Jüchen: Schloss Dyck zeigt neue Seite im Internet
VON DÉSIRÉE LINDE - zuletzt aktualisiert: 25.06.2008Jüchen (RP) Elegant in braunen Creme-Tönen kommt der neue Internetauftritt der Stiftung Schloss Dyck daher. Weg sind die alten Grautöne. Die Stiftung hat ihre Seite komplett neu überarbeitet. Nicht nur optisch.
„Die Informationen sind breiter und tiefgreifender“, sagt Stiftungs-Geschäftsführer Jens Spanjer. Die aktuellen Veranstaltungen stehen jetzt direkt auf der Startseite (www.stiftung-schloss-dyck.de).

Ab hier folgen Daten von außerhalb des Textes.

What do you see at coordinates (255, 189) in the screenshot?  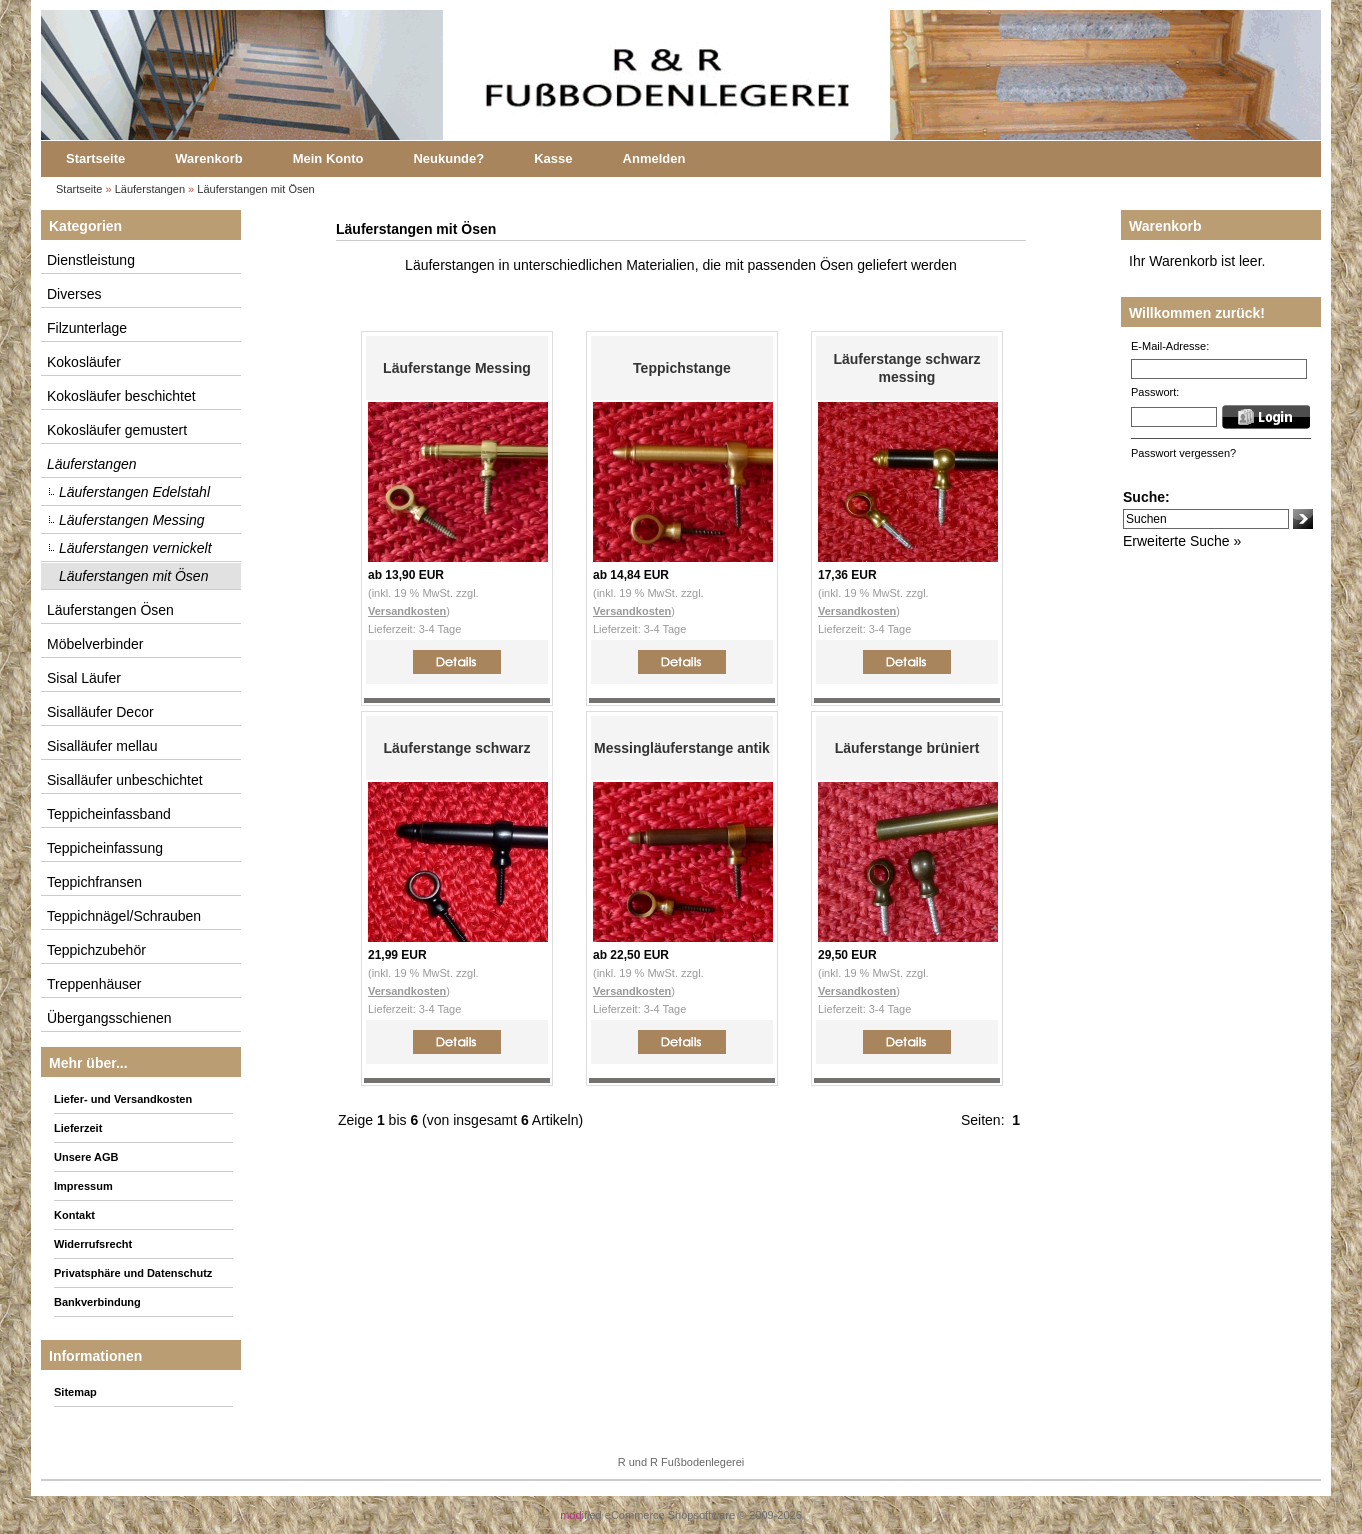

Außerdem gibt es erstmalig den Bereich Wissenschaft, der Bereich „Familie und Schulen“ wurde ausgebaut. „Dort ist für die Schulklassen sofort das Programm ersichtlich“, sagt Spanjer. Auch das Ferienprogramm sowie die Führungen sind auf der Internetseite zu finden.
Alles in zwei Sprachen
Ganz neu auch: Das alles gibt es zweisprachig, auf Deutsch und Englisch. „Wir haben gemerkt, dass immer mehr Gäste aus dem Ausland zu uns kommen, besonders aus Holland und Belgien, aber auch englische Reisegruppen“, erzählt Spanjer. Denn Führungen auf Englisch würden immer öfter in Anspruch genommen. Zudem wolle Schloss Dyck damit auch international bekannter werden. Ein weiterer Schritt in diese Richtung sei auch die Teilnahme an Tourismus-Messen wie der ITB in Berlin. 400 Mal am Tag werde die Internetseite derzeit besucht. „Genaue Zahlen haben wir aus der Vergangenheit nicht“, sagt Spanjer. Wir wissen aber, dass es gerade in den vergangenen zwei Jahren deutlich mehr geworden ist.“
Auch mit der Entwicklung der Besucherzahlen vor Ort ist Spanjer mehr als zufrieden. „2003 hatten wir 75 000 Besucher, 2007 schon mehr als 180 000“, sagt Spanjer. Dabei soll es nicht bleiben. In der ersten Jahreshälfte 2008 seien nocheinmal rund zehn Prozent mehr Besucher gekommen. In absoluten Zahlen sei das aber schwer nachzuhalten, weil die zweite Jahreshälfte mit stark besuchten Veranstaltungen wie den Classic Days (2. bis 8. August) die stärkere sei. Die Classic Days sind auch die bislang einzige Veranstaltung, für die es Karten online zu kaufen gibt.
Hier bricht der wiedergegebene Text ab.